In joint work with his CERIAS colleague Victor Raskin and their students, he gave the first resilient scheme for watermarking natural language text. The watermark remains even after translation to a foreign language, because it is embedded in the semantic tree structure of the text. The techniques also work for steganography, where the very existence of the mark has to be concealed, and also for tamper-detection. Other contributions to watermarking include work with his student Radu Sion on watermarking relational databases, numeric sets, and XML documents, and a technique designed with Stefano Lonardi for marking (for the purpose of authentication) LZ-77 compressed data.
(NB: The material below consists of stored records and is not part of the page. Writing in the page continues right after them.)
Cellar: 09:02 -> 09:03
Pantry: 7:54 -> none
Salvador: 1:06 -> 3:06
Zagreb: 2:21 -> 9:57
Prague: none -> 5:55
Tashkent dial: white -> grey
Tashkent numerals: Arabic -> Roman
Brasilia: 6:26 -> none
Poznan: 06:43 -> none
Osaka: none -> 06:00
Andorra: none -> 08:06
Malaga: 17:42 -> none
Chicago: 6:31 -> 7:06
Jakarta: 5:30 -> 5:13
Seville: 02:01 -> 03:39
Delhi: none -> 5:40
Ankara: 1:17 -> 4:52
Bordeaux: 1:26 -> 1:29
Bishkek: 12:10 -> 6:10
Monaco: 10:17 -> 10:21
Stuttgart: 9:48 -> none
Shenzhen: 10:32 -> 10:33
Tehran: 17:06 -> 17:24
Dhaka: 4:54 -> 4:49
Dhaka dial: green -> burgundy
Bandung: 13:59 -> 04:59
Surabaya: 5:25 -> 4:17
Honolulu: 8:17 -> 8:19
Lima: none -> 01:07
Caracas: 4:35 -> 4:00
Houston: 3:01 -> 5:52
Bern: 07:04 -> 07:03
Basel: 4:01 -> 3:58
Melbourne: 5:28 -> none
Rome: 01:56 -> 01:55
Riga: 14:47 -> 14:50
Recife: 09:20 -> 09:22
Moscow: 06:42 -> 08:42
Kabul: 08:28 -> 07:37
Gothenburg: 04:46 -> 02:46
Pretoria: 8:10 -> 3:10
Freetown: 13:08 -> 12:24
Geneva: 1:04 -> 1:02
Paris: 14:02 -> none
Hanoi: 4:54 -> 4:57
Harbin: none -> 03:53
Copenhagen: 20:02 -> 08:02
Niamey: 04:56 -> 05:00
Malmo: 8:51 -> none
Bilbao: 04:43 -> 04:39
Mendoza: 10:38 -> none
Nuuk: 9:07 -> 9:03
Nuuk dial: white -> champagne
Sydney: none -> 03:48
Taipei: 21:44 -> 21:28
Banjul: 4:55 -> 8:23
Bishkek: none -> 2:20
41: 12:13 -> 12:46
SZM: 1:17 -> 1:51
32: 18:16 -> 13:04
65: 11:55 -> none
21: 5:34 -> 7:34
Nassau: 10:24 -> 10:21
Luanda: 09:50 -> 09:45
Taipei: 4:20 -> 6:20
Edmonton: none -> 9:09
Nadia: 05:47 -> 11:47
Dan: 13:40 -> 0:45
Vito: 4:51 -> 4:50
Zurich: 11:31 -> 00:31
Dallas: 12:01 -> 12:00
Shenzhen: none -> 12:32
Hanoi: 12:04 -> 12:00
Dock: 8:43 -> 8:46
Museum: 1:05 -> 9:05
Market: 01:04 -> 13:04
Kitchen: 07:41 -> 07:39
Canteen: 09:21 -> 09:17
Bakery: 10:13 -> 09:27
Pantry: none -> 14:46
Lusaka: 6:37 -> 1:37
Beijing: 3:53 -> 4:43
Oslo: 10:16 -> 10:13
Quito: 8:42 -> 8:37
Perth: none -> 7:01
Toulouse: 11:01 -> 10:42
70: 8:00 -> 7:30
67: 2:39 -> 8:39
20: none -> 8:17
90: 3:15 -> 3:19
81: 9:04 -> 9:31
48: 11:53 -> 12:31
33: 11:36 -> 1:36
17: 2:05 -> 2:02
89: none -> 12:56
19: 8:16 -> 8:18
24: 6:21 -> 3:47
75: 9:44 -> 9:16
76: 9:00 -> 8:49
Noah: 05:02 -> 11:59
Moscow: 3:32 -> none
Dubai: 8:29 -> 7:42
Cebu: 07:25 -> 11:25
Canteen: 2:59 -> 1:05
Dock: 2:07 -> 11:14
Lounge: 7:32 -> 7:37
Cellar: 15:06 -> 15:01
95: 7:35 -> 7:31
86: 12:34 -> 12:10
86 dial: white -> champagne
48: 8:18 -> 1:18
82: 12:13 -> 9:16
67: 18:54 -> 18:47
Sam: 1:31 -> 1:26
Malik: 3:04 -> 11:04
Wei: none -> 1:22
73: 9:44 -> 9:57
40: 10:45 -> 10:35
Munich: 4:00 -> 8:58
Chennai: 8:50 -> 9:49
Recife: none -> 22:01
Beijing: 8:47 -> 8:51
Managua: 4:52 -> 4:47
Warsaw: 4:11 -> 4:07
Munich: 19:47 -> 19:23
Professor Atallah received a Presidential Young Investigator Award from the National Science Foundation in 1985. A Fellow of the IEEE, he has served on many top computer science journal editorial boards (eight in total), and was on the program committees of twenty-five international conferences and workshops (including seven as chair or co-chair). He was "Distinguished lecture series" speaker at six top research universities, and was keynote and invited speaker at seventeen international conferences and workshops. In 1999 he was selected as one of the best teachers in the history of Purdue University and included in Purdue's Book of Great Teachers, a permanent wall display of 200 Purdue teachers past and present. In June 2001 he co-founded Arxan Technologies Inc., a startup in the software security products space, that in 2002 secured funding from a top-tier venture capital firm.